Jean

jeanHors d’un certain maigre sérail bahianais attentif à ses livres de récits publiés à Salvador, ce que l’on n’avait pas prévu, c’est que l’homme était plus intelligent que ce que l’on imaginait. Il n’était pourtant, médiatiquement, Jean Wyllys (à droite sur la photo ci-contre), le beau Bahianais, que ramené à l’icône  par une certaine « masse » homosexuelle, après sa victoire et son gain important dans une émission nationale de télé-réalité, il y a deux bonnes paires d’années.
Et le journaliste à l’écriture fluide, l’apprenti écrivain admirateur de l’œuvre de Machado de Assis et citoyen « soucieux du monde » qu’est Jean, comme nous l’appelons dorénavant, est devenu… député fédéral, ce 1er février 2011. Élu sur la liste du parti d’extrême gauche, le PSOL, à Rio de Janeiro – où il vit depuis six ans –  après de savants calculs proportionnels. Un député bahianais en exil à Rio de Janeiro, dirons-nous ? Pas vraiment, et franchise et lucidité sont de mise : « La scène électorale bahianaise est tant dominée par ses niches, ses étables (« currais »), qu’entrer dans cette moisson aurait été, peut-être, plus difficile pour moi. Rio de Janeiro est plus cosmopolite, plus ouvert ». « Quelques étables (« currais ») sont encore permanentes surtout au niveau législatif (…) Il y a, là encore, un contrôle de ces forces plus conservatrices, qui recourrent à des expédients comme l’achat de vote ».

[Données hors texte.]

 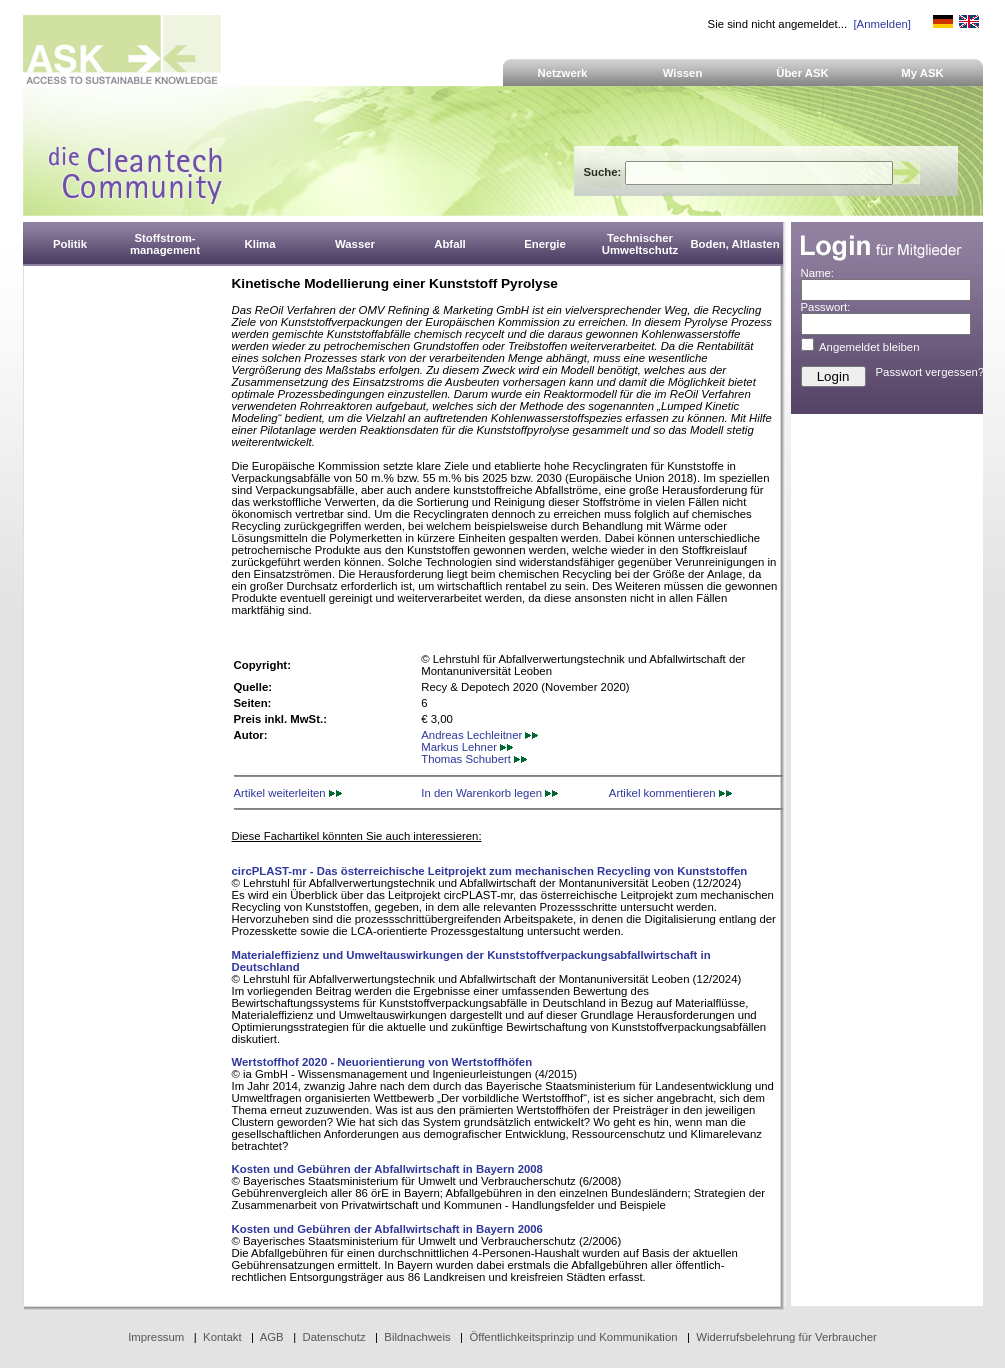 I want to click on Thomas Schubert, so click(x=474, y=759).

Et que l’on ne voit une marionette « gay » en l’auteur – bientôt adapté au cinéma par la meilleure représentante de cet art à Bahia – car Jean « veut représenter, depuis l’Assemblée à Brasilia, le mouvement homesexuel du Brésil comme un tout ». Mais sans oublier l’essentiel de toute vision progressiste, engagée : « Un candidat qui ne serait attentif à la question supérieure des droits de l’homme, restreint aux « drapeaux » du mouvement LGBT* ne pourra faire grande chose, ou rien, pour ces banderoles ». Le nouveau député, également, dans ses déclarations d’intention, inclut entre autres « combats pour l’intégration des militants sans-terre, les sans-toit et les sans-papier ».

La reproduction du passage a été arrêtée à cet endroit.